[ACTION ITEM]:
Report each line of the data that includes the word "кожи".
○ ○ ○
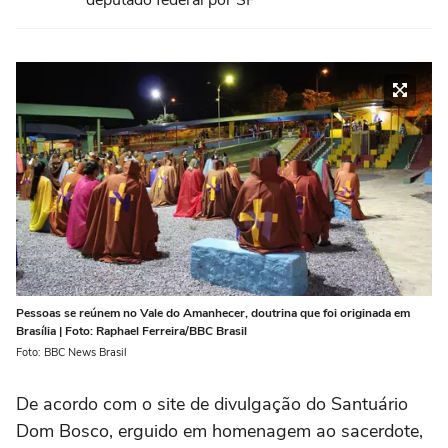
deputado federal por SP
Pessoas se reúnem no Vale do Amanhecer, doutrina que foi originada em
Brasília | Foto: Raphael Ferreira/BBC Brasil
Foto: BBC News Brasil
De acordo com o site de divulgação do Santuário
Dom Bosco, erguido em homenagem ao sacerdote,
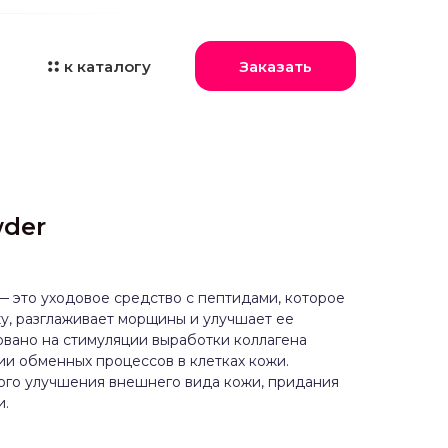
к каталогу
Заказать
wder
r — это уходовое средство с пептидами, которое
жу, разглаживает морщины и улучшает ее
новано на стимуляции выработки коллагена
ции обменных процессов в клетках кожи.
ого улучшения внешнего вида кожи, придания
и.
○ ○ ○
[SOLUTION FOR THIS TASK]:
ции обменных процессов в клетках кожи.
ого улучшения внешнего вида кожи, придания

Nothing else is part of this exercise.